Our world is screaming out for a vaccine like never before.
But now a group of researchers have warned that at least four of the current batch of potential vaccines undergoing clinical trials involve a component that might increase people's risk of contracting HIV.
The warning comes from a team of scientists led by Susan Buchbinder, a University of California San Francisco professor who runs the HIV Prevention Research in the San Francisco Department of Public Health.
The team experienced a similar issue first-hand while trying to develop a vaccine for HIV.
To their dismay their most promising candidate after 20 years of research backfired, leaving some patients even more vulnerable to the disease. They shared their 'cautionary tale' in The Lancet.
Vaccines require a vehicle of sorts to deliver them to their required locations. This is called a vector and it is this component of the vaccine that is causing some concern.
Several coronavirus vaccine candidates are using adenoviruses as these vectors. For example, in one trial a genetically modified adenovirus is being used to deliver the gene code of the coronavirus spike proteins, so that our immune system can learn to recognise the spike, and therefore SARS-COV-2, as an invader
Adenoviruses are usually harmless aside from causing colds, and other vaccines have successfully used different modified versions of them as vectors without any evidence of increased risk of HIV.
But four coronavirus candidate vaccines are using a vector called Ad5 (recombinant adenovirus type-5), and it was this that caused problems in the HIV vaccine.
A decade ago, when Buchbinder and her colleagues tried to do something similar to protect against HIV, two trials led to men having an increased risk of catching HIV, particularly if they had already been infected with Ad5 in the past.
While the mechanism behind this is still unclear, one 2008 study suggests it may have something to do with increased activation of the immune system providing HIV with more cells to target.
In 2014, a review led by immunologist Anthony Fauci, Director of NIAID, recommended caution when using this vector in vaccines for regions with HIV prevalence.
"This important safety consideration should be thoroughly evaluated before further development of Ad5 vaccines for SARS-CoV-2," The Lancet correspondence concludes.
But companies developing these vaccines have said they're aware of this problem and taking the risks into account.
One company, ImmunityBio, told Science their Ad5 vector has been genetically 'muted' to decrease the level of immune response it triggers.

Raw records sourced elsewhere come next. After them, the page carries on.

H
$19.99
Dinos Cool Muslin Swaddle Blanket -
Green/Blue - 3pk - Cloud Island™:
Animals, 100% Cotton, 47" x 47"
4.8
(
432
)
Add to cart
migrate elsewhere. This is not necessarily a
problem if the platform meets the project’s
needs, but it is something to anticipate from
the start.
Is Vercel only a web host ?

If all goes well with their California trial they hope to test it in South Africa next.
Head of the South African Medical Research Council Glenda Gray who worked on the HIV vaccines with the authors of The Lancet correspondence explains just avoiding this vector may not be the best solution.
"What if this vaccine is the most effective vaccine?" she asked Science, saying that each country's experts must be allowed to make their own decision.

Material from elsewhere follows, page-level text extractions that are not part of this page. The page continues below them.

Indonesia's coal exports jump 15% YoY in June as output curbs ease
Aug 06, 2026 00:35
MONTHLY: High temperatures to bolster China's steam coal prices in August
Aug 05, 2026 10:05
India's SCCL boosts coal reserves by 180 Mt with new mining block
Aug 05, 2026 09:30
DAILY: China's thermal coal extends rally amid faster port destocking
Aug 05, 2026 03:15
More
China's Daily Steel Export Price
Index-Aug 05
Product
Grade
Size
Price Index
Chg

The good news is, the scientific community is discussing this risk, and this is the type of adverse reaction that trials can help to find out.
Once vaccines have passed through clinical trials they have an incredible record for being very safe. In the case of Buchbinder's HIV vaccine, this vigorous testing process worked as it should to pick up the problems with the vaccine before it was released.
Teams of researchers around the world are working hard to ensure this is also being applied in the development of a COVID-19 vaccine. So far several vaccine trials have been paused for reassessment over safety concerns.
Hopefully not all trials will be met with such issues. The whole world is watching closely.